Would you restate each line of the data below word for word, without its pictures?

Stored data entries
========

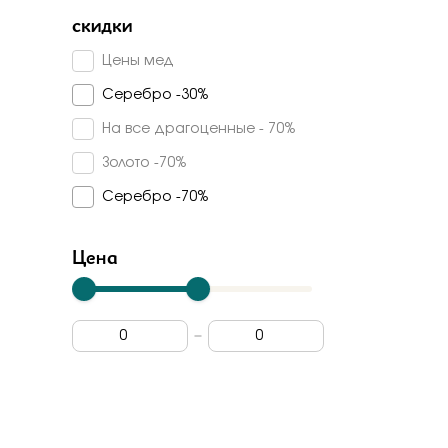
Серебряные крылья
Турмалин синтетический
скидки
45
Силверк
Топаз sky
Цены мед
Sokolov
Серебро -30%
Fidelis
На все драгоценные - 70%
Ювелирные традиции
Золото -70%
Kabarovsky
Серебро -70%
Империал
Радуга
Цена
Magic Stones
Veronika
Stile Italiano
Madde
Арт-модерн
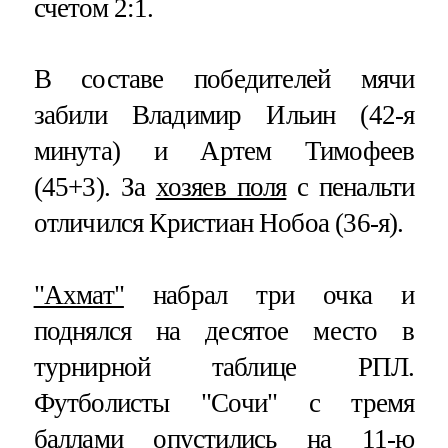
счетом 2:1.
В составе победителей мячи
забили Владимир Ильин (42-я
минута) и Артем Тимофеев
(45+3). За
хозяев поля
с пенальти
отличился Кристиан Нобоа (36-я).
"Ахмат"
набрал три очка и
поднялся на десятое место в
турнирной таблице РПЛ.
Футболисты "Сочи" с тремя
баллами опустились на 11-ю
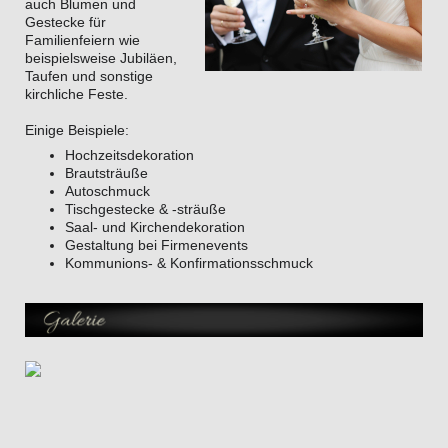
auch Blumen und
Gestecke für
Familienfeiern wie
beispielsweise Jubiläen,
Taufen und sonstige
kirchliche Feste.
Einige Beispiele:
Hochzeitsdekoration
Brautsträuße
Autoschmuck
Tischgestecke & -sträuße
Saal- und Kirchendekoration
Gestaltung bei Firmenevents
Kommunions- & Konfirmationsschmuck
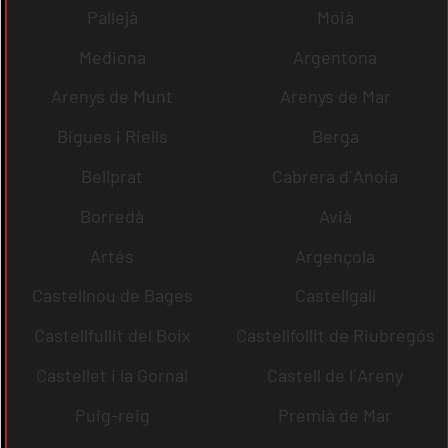
Pallejà
Moià
Mediona
Argentona
Arenys de Munt
Arenys de Mar
Bigues i Riells
Berga
Bellprat
Cabrera d´Anoia
Borredà
Avià
Artés
Argençola
Castellnou de Bages
Castellgalí
Castellfullit del Boix
Castellfollit de Riubregós
Castellet i la Gornal
Castell de l´Areny
Puig-reig
Premià de Mar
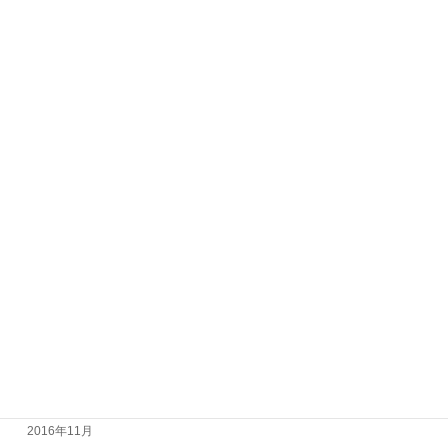
2017年11月
2017年10月
2017年9月
2017年8月
2017年7月
2017年6月
2017年5月
2017年4月
2017年3月
2017年2月
2017年1月
2016年12月
2016年11月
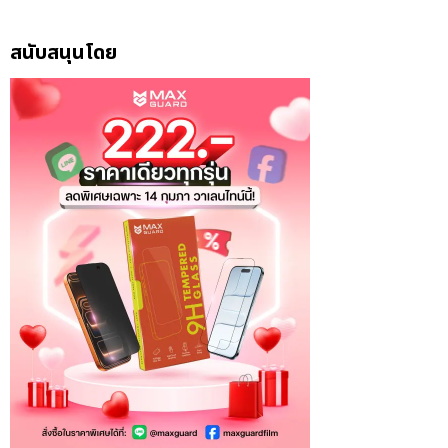
สนับสนุนโดย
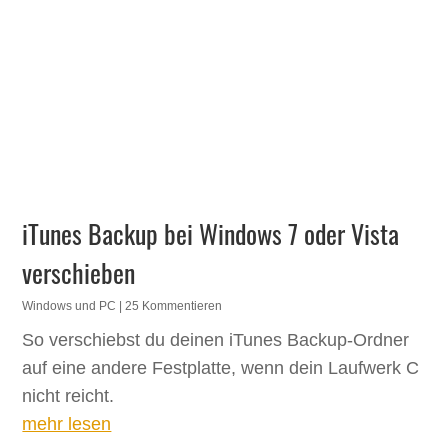
iTunes Backup bei Windows 7 oder Vista
verschieben
Windows und PC
| 25 Kommentieren
So verschiebst du deinen iTunes Backup-Ordner
auf eine andere Festplatte, wenn dein Laufwerk C
nicht reicht.
mehr lesen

========

EXERCISE RESPONSE
Серебряные крылья
Турмалин синтетический
скидки
45
Силверк
Топаз sky
Цены мед
Sokolov
Серебро -30%
Fidelis
На все драгоценные - 70%
Ювелирные традиции
Золото -70%
Kabarovsky
Серебро -70%
Империал
Радуга
Цена
Magic Stones
Veronika
Stile Italiano
Madde
Арт-модерн
счетом 2:1.
В составе победителей мячи
забили Владимир Ильин (42-я
минута) и Артем Тимофеев
(45+3). За
хозяев поля
с пенальти
отличился Кристиан Нобоа (36-я).
"Ахмат"
набрал три очка и
поднялся на десятое место в
турнирной таблице РПЛ.
Футболисты "Сочи" с тремя
баллами опустились на 11-ю
auch Blumen und
Gestecke für
Familienfeiern wie
beispielsweise Jubiläen,
Taufen und sonstige
kirchliche Feste.
Einige Beispiele:
Hochzeitsdekoration
Brautsträuße
Autoschmuck
Tischgestecke & -sträuße
Saal- und Kirchendekoration
Gestaltung bei Firmenevents
Kommunions- & Konfirmationsschmuck
Pallejà
Moià
Mediona
Argentona
Arenys de Munt
Arenys de Mar
Bigues i Riells
Berga
Bellprat
Cabrera d´Anoia
Borredà
Avià
Artés
Argençola
Castellnou de Bages
Castellgalí
Castellfullit del Boix
Castellfollit de Riubregós
Castellet i la Gornal
Castell de l´Areny
Puig-reig
Premià de Mar
2017年11月
2017年10月
2017年9月
2017年8月
2017年7月
2017年6月
2017年5月
2017年4月
2017年3月
2017年2月
2017年1月
2016年12月
2016年11月
สนับสนุนโดย
iTunes Backup bei Windows 7 oder Vista
verschieben
Windows und PC
| 25 Kommentieren
So verschiebst du deinen iTunes Backup-Ordner
auf eine andere Festplatte, wenn dein Laufwerk C
nicht reicht.
mehr lesen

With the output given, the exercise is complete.